The dream of bringing back Bell Labs
Was America's most famous corporate lab a product of its time, or something that can be reproduced?
I just finished reading The Idea Factory: Bell Labs and the Great Age of American Innovation, by Jon Gertner. It’s a fun and fascinating book chock full of stories about the invention of the vacuum tube, the transistor, information theory, communications satellites, fiber-optic cable, and so on. The personalities really come to life — the pragmatic Mervin Kelly, the arrogant and paranoid William Shockley, the obsessive and curious Claude Shannon, the distractible and creative John Pierce. I highly recommend it.
That said, the book is also a bit frustrating, because it grasps at a general theory of collective innovation, but never quite reaches a conclusion. How much of breakthrough discovery is due to the team vs. the individual? How do incentives and organizational structure matter? How much of the success of Bell Labs was due to the luck of history versus the unique way the organization was set up? The scientists at Bell themselves grappled with these questions, but nobody has ever answered them conclusively.
The way America innovates has certainly changed since the mid 20th century. In a 2019 paper, the economists Ashish Arora, Sharon Belenzon, Andrea Patacconi and Jungkyu Suh document two major trends: the rise of university research, and the decline of corporate labs. Basically, businesses still spend a ton on R&D, but more and more of what they spend goes to development (getting innovations ready for market) than research itself.
Bell Labs is one of the iconic corporate labs, along with Xerox PARC, DuPont’s labs, a few others, whose decline illustrates the general trend.
The authors document two main reasons for the change.
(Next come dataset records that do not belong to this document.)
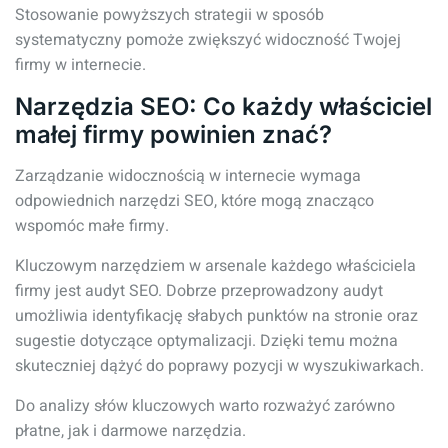
Stosowanie powyższych strategii w sposób
systematyczny pomoże zwiększyć widoczność Twojej
firmy w internecie.
Narzędzia SEO: Co każdy właściciel
małej firmy powinien znać?
Zarządzanie widocznością w internecie wymaga
odpowiednich narzędzi SEO, które mogą znacząco
wspomóc małe firmy.
Kluczowym narzędziem w arsenale każdego właściciela
firmy jest audyt SEO. Dobrze przeprowadzony audyt
umożliwia identyfikację słabych punktów na stronie oraz
sugestie dotyczące optymalizacji. Dzięki temu można
skuteczniej dążyć do poprawy pozycji w wyszukiwarkach.
Do analizy słów kluczowych warto rozważyć zarówno
płatne, jak i darmowe narzędzia.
First, the government started supporting universities a lot, both with money, and with legal changes (especially the Bayh-Dole Act) that allowed universities to profit from licensing their research to private companies. Second, the maturation of the startup and venture capital ecosystem, increased competition, and a more tolerant government attitude towards acquisitions all pushed big companies to buy innovations rather than producing them in-house. Note the ambiguous effect of antitrust here — stronger antitrust promotes competition (as when Bell was broken up in 1982), while weaker antitrust lets companies substitute M&A for research.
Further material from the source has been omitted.